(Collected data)

○ ○ ○ ○ ○ ○ ○

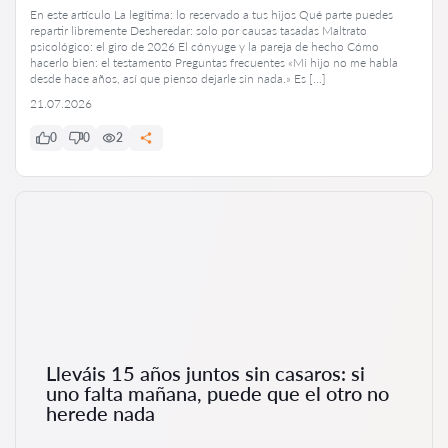
En este artículo La legítima: lo reservado a tus hijos Qué parte puedes
repartir libremente Desheredar: solo por causas tasadas Maltrato
psicológico: el giro de 2026 El cónyuge y la pareja de hecho Cómo
hacerlo bien: el testamento Preguntas frecuentes «Mi hijo no me habla
desde hace años, así que pienso dejarle sin nada.» Es […]
21.07.2026
0
0
2
Lleváis 15 años juntos sin casaros: si
uno falta mañana, puede que el otro no
herede nada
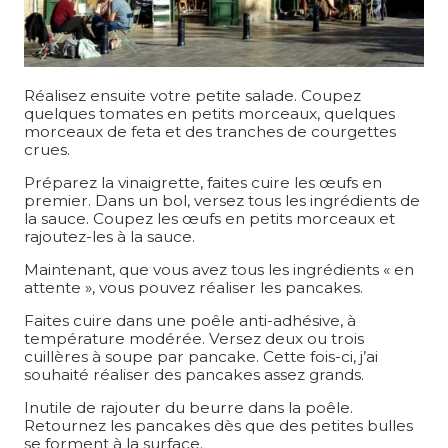
Réalisez ensuite votre petite salade. Coupez
quelques tomates en petits morceaux, quelques
morceaux de feta et des tranches de courgettes
crues.
Préparez la vinaigrette, faites cuire les œufs en
premier. Dans un bol, versez tous les ingrédients de
la sauce. Coupez les œufs en petits morceaux et
rajoutez-les à la sauce.
Maintenant, que vous avez tous les ingrédients « en
attente », vous pouvez réaliser les pancakes.
Faites cuire dans une poêle anti-adhésive, à
température modérée. Versez deux ou trois
cuillères à soupe par pancake. Cette fois-ci, j’ai
souhaité réaliser des pancakes assez grands.
Inutile de rajouter du beurre dans la poêle.
Retournez les pancakes dès que des petites bulles
se forment à la surface.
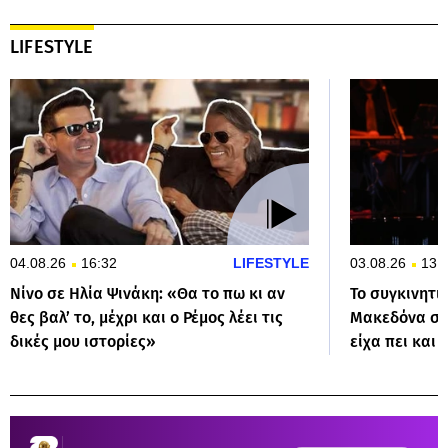
LIFESTYLE
04.08.26
16:32
LIFESTYLE
03.08.26
13:
Νίνο σε Ηλία Ψινάκη: «Θα το πω κι αν
Το συγκινητι
θες βαλ’ το, μέχρι και ο Ρέμος λέει τις
Μακεδόνα στο
δικές μου ιστορίες»
είχα πει και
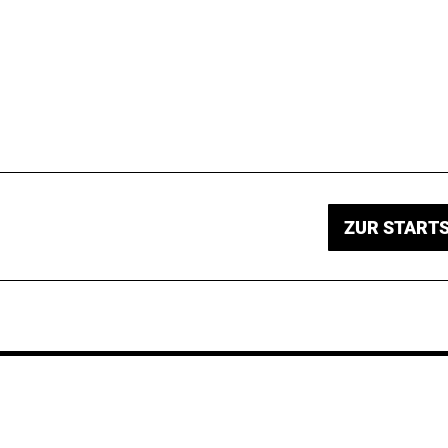
ZUR STARTS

○ ○ ○ ○ ○ ○ ○

EXERCISE REQUIREMENTS:
When you transcribe the entries above, keep every word exact and leave out the pictures.

RESPONSE AREA:
En este artículo La legítima: lo reservado a tus hijos Qué parte puedes
repartir libremente Desheredar: solo por causas tasadas Maltrato
psicológico: el giro de 2026 El cónyuge y la pareja de hecho Cómo
hacerlo bien: el testamento Preguntas frecuentes «Mi hijo no me habla
desde hace años, así que pienso dejarle sin nada.» Es […]
21.07.2026
0
0
2
Lleváis 15 años juntos sin casaros: si
uno falta mañana, puede que el otro no
herede nada
Réalisez ensuite votre petite salade. Coupez
quelques tomates en petits morceaux, quelques
morceaux de feta et des tranches de courgettes
crues.
Préparez la vinaigrette, faites cuire les œufs en
premier. Dans un bol, versez tous les ingrédients de
la sauce. Coupez les œufs en petits morceaux et
rajoutez-les à la sauce.
Maintenant, que vous avez tous les ingrédients « en
attente », vous pouvez réaliser les pancakes.
Faites cuire dans une poêle anti-adhésive, à
température modérée. Versez deux ou trois
cuillères à soupe par pancake. Cette fois-ci, j’ai
souhaité réaliser des pancakes assez grands.
Inutile de rajouter du beurre dans la poêle.
Retournez les pancakes dès que des petites bulles
se forment à la surface.
LIFESTYLE
04.08.26
16:32
LIFESTYLE
03.08.26
13:
Νίνο σε Ηλία Ψινάκη: «Θα το πω κι αν
Το συγκινητι
θες βαλ’ το, μέχρι και ο Ρέμος λέει τις
Μακεδόνα στο
δικές μου ιστορίες»
είχα πει και
ZUR STARTS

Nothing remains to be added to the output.